[[ Information supplied open ]]
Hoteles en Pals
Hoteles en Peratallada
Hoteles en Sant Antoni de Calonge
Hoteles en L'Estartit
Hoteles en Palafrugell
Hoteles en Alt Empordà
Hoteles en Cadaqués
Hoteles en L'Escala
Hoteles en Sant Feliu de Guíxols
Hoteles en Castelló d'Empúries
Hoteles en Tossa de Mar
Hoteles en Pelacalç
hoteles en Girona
[[ Information supplied closed ]]
→ **Your instructions**: Reproduce the records above exactly. Leave nothing out.

→ **Worked solution**:
Hoteles en Pals
Hoteles en Peratallada
Hoteles en Sant Antoni de Calonge
Hoteles en L'Estartit
Hoteles en Palafrugell
Hoteles en Alt Empordà
Hoteles en Cadaqués
Hoteles en L'Escala
Hoteles en Sant Feliu de Guíxols
Hoteles en Castelló d'Empúries
Hoteles en Tossa de Mar
Hoteles en Pelacalç
hoteles en Girona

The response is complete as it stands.